Mayor’s Agent – Procedural:
A procedural question was raised as to whether the Mayor’s Agent has authority to review plans for new construction in a demolition application involving a project of special merit where the plans have been referred to the Historic Preservation Review Board (“HPRB”) but where HPRB has made no specific recommendation on the plans to the Mayor’s Agent.
The Mayor’s Agent found that when determining whether a project is one of special merit, “the Mayor’s Agent is required by D.C. Law 2-144 to consider the architecture, land planning features and other significant aspects of the project...” and that such determination “can only be accomplished through a review of the architectural plans and features of the new construction.” The required review, however, need not be undertaken by the Mayor’s Agent, and in this case, the Mayor’s Agent relied upon the prior review of the U.S. Commission of Fine Arts (“CFA”), acting pursuant to the Shipstead-Luce Act (40 U.S.C. 121), which also had jurisdiction over the Woodward Building.
The HPRB recommended against granting the permit. The CFA granted preliminary approval of the new construction. Several Advisory Neighborhood Commissions (the “ANCs”), as well as the Committee of 100, filed as parties in opposition.
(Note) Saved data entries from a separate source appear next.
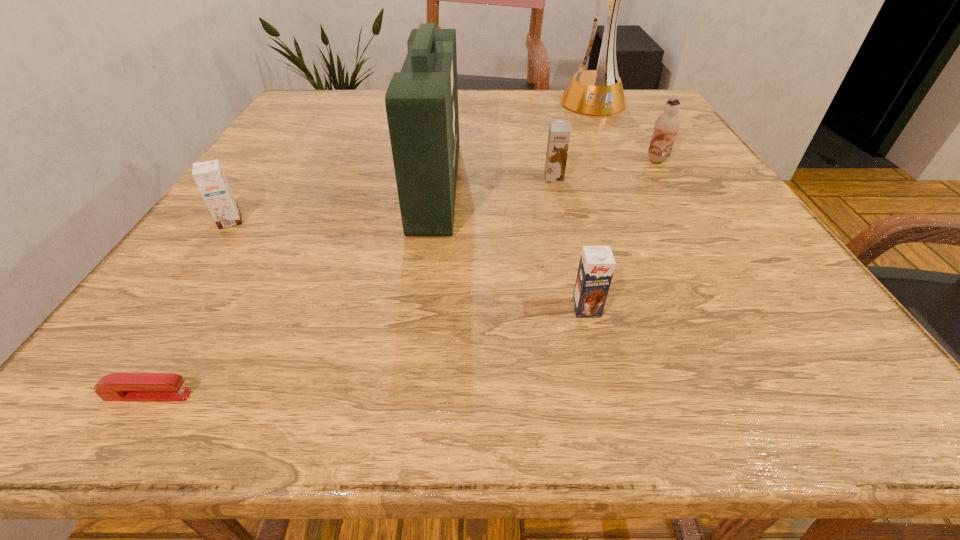 The width and height of the screenshot is (960, 540). In order to click on vacant space located on the front-facing side of the farthest object in this screenshot , I will do `click(607, 136)`.

At what (x,y) coordinates should I click in order to perform the action: click on vacant region located 0.060m on the front-facing side of the first-aid kit. Please return your answer as a coordinate pair (x, y). Looking at the image, I should click on (487, 184).

The width and height of the screenshot is (960, 540). Find the location of `vacant space situated 0.110m on the left of the farthest chocolate milk`. vacant space situated 0.110m on the left of the farthest chocolate milk is located at coordinates (595, 160).

The width and height of the screenshot is (960, 540). I want to click on free space located 0.270m on the back of the second farthest chocolate milk, so click(540, 119).

This screenshot has width=960, height=540. I want to click on vacant space located 0.240m on the right of the third farthest chocolate milk, so click(x=378, y=221).

This screenshot has width=960, height=540. I want to click on vacant space situated on the front label of the sixth farthest object, so click(607, 392).

This screenshot has height=540, width=960. Identify the location of free region located 0.240m on the front-facing side of the stapler. (389, 395).

You are a GUI agent. You are given a task and a screenshot of the screen. Output one action in this format:
    pyautogui.click(x=<x>, y=<y>)
    Task: Click on the object that is at the far edge
    
    Given the screenshot: What is the action you would take?
    pyautogui.click(x=599, y=92)

You are a GUI agent. You are given a task and a screenshot of the screen. Output one action in this format:
    pyautogui.click(x=<x>, y=<y>)
    Task: Click on the object present at the near edge
    
    Given the screenshot: What is the action you would take?
    pyautogui.click(x=117, y=386)

What are the coordinates of `chocolate milk at the left edge` in the screenshot? It's located at (209, 176).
The concerns raised by the ANCs were “considered carefully and given great weight.”
The Mayor’s Agent excluded from consideration a letter submitted for the record because the letter “included post-hearing evidence not specifically requested by the Mayor’s Agent.”
The Applicant has the burden of proof of establishing that the demolition of a building is necessary to construct a project of special merit.
Economic Feasibility:
The Mayor’s Agent credited the testimony of Shalom Baranes, architect for the Applicant, who testified that renovation of the existing Woodward Building was economically unfeasible because such renovation would produce at best only a “Class ‘B’ office building.” Characterizing the issue as “not whether a renovation can be done, but whether a Class ‘B’ building can command the level of rents necessary to justify the extraordinary expense of renovation,” the Mayor’s Agent identified many “significant problems” affecting the feasibility of renovation, including: complying with handicap access requirements; replacing the elevator system and elevator shaft in the core of the building; replacing the building’s stairways; fitting modern heating and air conditioning systems in the building’s low ceilings; relocating an underground electric transformer; and replacing the terra cotta on the exterior of the building, which was “in a state of deterioration.”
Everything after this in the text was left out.